Eastern Canada, New York state and New England should all have adequate electricity supplies this summer, according to a set of comprehensive reliability assessments unveiled by the Northeast Power Coordinating Council (NPCC) last week, although the NPCC did raise a red flag related to New York’s ability to handle periods of extreme demand for power. The NPCC said that New York state, as a whole, should have an adequate supply of electricity, but warned that the state could require significant amounts of electricity to be imported during peak demand periods. The council said that reliability in the state would be enhanced by reducing dependence upon external resources with more installed generation within New York. NPCC’s summer outlook for New England is more favorable. The council said that several new power plants have come online in the region since last summer and additional capacity, sufficient to meet the needs of a million homes, is scheduled to become available by June. This additional capacity will offer increased reserves and a higher reliability than past summers. Turning to Canada, the NPCC said that Quebec and the Maritime Provinces, which experience their highest electricity demand in the winter, are expected to have ample resources throughout this summer. For Ontario, resources and operating reserves are sufficient to meet their expected demand in the summer months.

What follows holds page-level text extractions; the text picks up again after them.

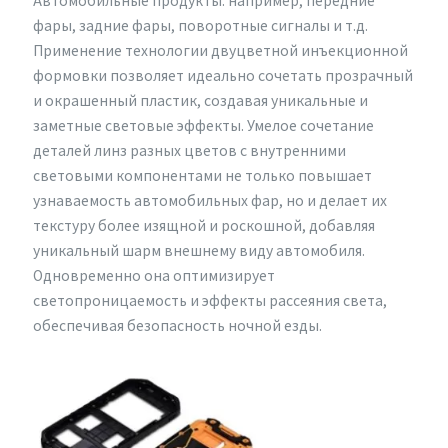
Автомобильные продукты: например, передние
фары, задние фары, поворотные сигналы и т.д.
Применение технологии двуцветной инъекционной
формовки позволяет идеально сочетать прозрачный
и окрашенный пластик, создавая уникальные и
заметные световые эффекты. Умелое сочетание
деталей линз разных цветов с внутренними
световыми компонентами не только повышает
узнаваемость автомобильных фар, но и делает их
текстуру более изящной и роскошной, добавляя
уникальный шарм внешнему виду автомобиля.
Одновременно она оптимизирует
светопроницаемость и эффекты рассеяния света,
обеспечивая безопасность ночной езды.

Idaho Power last week received the go-ahead from state regulators to immediately start recovering $168.3 million of the $227.4 million requested by the utility in its annual power cost adjustment. But any decision related to the remaining $59.1 million of Idaho Power’s request won’t come until after the Idaho Public Utilities Commission (IPUC) completes an investigation into several areas, including the activities of the utility’s non-regulated trading arm. Of the $168.3 million approved by the IPUC, $126.2 million is for excess power supply costs Idaho Power incurred over the past year. The remainder is anticipated costs the company expects to incur from purchasing power over the next 12 months. Those estimates are based, in part, on expected Snake River stream flows and storage and on anticipated wholesale power costs over the next year. The rate increase took effect last Tuesday, as requested by Idaho Power.